Start of Block
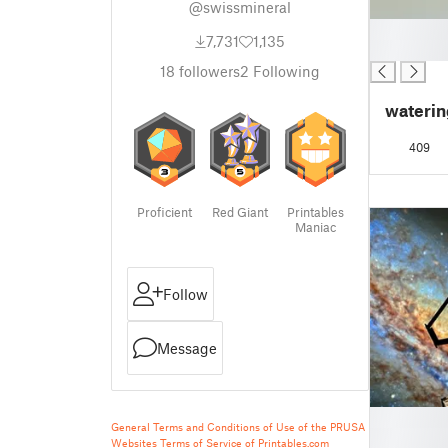
@swissmineral
█
7,731
1,135
█
18
followers
2
Following
waterin
409
Proficient
Red Giant
Printables
Maniac
Follow
Message
█
General Terms and Conditions of Use of the PRUSA
█
Websites
Terms of Service of Printables.com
End of Block
▶ Problem details: How many of the lines above include the word "Printables"? Respond with the number alone.

▶ Answer for this exercise: 2